Jan 29, 2015Learning Olympic-Level Skills
The fencing analysis is conducted by Cortland’s 40-member Dartfish Club, which has more than $1 million in video analysis software and services that were gifted by Dartfish Ltd.
“We actually have the largest undergraduate program developing Dartfish-certified people in the world,” Jeffrey Bauer, a Professor of Kinesiology at Cortland told the school’s website. “We’re the best at what we do.”
According to the school’s website, the Dartfish Club works closely with Mounir Zok, Senior Sports Technologist for the USOC. The USOC provides raw videos of fencing matches, and then the students edit the clips and tag them with keywords that allow for easy analysis.

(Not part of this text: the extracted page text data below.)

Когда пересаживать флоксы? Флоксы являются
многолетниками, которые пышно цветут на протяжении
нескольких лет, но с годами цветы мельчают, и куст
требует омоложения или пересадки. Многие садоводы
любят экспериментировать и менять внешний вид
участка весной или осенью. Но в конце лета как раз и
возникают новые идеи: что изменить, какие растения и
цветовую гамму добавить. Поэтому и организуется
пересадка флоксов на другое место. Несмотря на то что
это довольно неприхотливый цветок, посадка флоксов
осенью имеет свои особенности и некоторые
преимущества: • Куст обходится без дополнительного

“What we’re doing now is a lot of database work and categorizing for them,” said Andrew Branca, a junior exercise science major at Cortland. “We send Mounir the video, we wait, and then he tells us if he’s happy with it.”
Bauer says the relationship is allowing the students to learn a very marketable skill. Those who pass an exam to earn a Dartfish certification are granted access to a Dartfish video channel used exclusively by others in the certified community.

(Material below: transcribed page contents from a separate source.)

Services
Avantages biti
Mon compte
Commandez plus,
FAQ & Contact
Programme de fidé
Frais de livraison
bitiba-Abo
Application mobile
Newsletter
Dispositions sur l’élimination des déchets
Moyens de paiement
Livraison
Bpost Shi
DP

“It’s sort of like LinkedIn,” Bauer said. “It puts them out there with a video resume, and it introduces them to others in the field.”

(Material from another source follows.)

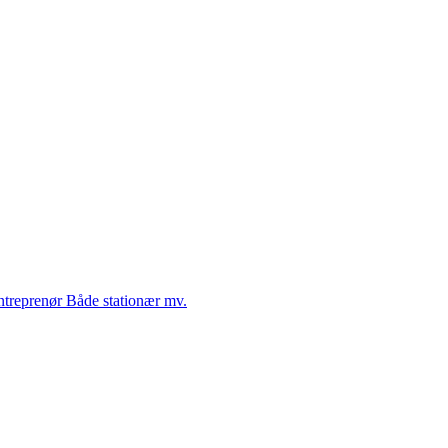
Entreprenør Både stationær mv.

The school has already placed a few Dartfish-trained graduates as interns at the USOC’s Colorado Springs training facility and Bauer hopes the relationship continues to grow.
“The club allows for continuity,” Bauer said. “(Students) have an ‘in’ with Mounir, he knows their names, and they don’t have to be trained. For them to be able to put the Olympics on their resumes, that’s pretty special.”